- _Task statement_
The expected result is the segment of the entries that begins with the line containing "significantly. The financial" and ends with the last line, copied verbatim.

- _Record set_
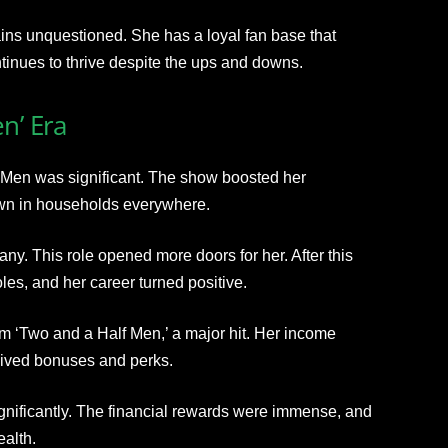
ins unquestioned. She has a loyal fan base that
tinues to thrive despite the ups and downs.
n’ Era
f Men was significant. The show boosted her
wn in households everywhere.
ny. This role opened more doors for her. After this
les, and her career turned positive.
om ‘Two and a Half Men,’ a major hit. Her income
ived bonuses and perks.
significantly. The financial rewards were immense, and
ealth.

- _Answer to the problem_
significantly. The financial rewards were immense, and
ealth.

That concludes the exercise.